** WHAT IS EXPECTED **
Answer with one number only, the count of lines in the material below that hold "lexicales".

----------

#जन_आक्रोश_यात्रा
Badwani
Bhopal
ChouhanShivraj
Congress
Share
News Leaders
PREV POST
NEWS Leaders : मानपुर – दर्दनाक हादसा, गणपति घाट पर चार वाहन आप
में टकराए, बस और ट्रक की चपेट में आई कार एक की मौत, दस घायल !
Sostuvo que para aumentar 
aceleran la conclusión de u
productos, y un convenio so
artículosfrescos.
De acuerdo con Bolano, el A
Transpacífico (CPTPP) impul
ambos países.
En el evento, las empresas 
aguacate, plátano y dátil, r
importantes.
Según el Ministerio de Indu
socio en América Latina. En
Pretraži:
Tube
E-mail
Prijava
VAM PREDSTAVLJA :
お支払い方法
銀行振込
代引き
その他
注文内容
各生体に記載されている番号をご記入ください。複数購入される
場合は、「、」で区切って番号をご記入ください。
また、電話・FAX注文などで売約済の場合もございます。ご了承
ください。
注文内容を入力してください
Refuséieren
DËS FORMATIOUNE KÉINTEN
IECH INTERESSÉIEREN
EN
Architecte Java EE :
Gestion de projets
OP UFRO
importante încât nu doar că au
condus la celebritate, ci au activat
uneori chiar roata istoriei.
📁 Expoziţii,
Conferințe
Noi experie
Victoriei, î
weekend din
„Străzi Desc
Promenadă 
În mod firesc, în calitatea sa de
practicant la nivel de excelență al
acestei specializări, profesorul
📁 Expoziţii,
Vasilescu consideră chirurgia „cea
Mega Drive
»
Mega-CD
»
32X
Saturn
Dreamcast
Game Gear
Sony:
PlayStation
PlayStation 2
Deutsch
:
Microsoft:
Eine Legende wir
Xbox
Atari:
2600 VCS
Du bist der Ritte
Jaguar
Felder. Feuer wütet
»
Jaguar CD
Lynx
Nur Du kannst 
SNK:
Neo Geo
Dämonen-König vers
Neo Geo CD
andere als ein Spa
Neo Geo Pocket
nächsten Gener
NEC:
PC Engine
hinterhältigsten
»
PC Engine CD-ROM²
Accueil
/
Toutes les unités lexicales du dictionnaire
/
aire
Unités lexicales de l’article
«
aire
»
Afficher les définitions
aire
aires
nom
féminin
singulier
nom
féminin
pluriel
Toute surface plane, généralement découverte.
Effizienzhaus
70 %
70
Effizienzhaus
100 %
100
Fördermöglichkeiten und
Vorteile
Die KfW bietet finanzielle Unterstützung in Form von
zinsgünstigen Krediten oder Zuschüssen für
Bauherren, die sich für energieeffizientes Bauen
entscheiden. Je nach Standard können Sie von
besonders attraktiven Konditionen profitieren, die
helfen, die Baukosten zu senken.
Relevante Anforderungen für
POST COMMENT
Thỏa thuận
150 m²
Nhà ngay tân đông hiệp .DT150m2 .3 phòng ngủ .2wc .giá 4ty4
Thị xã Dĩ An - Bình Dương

----------

** RESULT OF THIS TASK **
2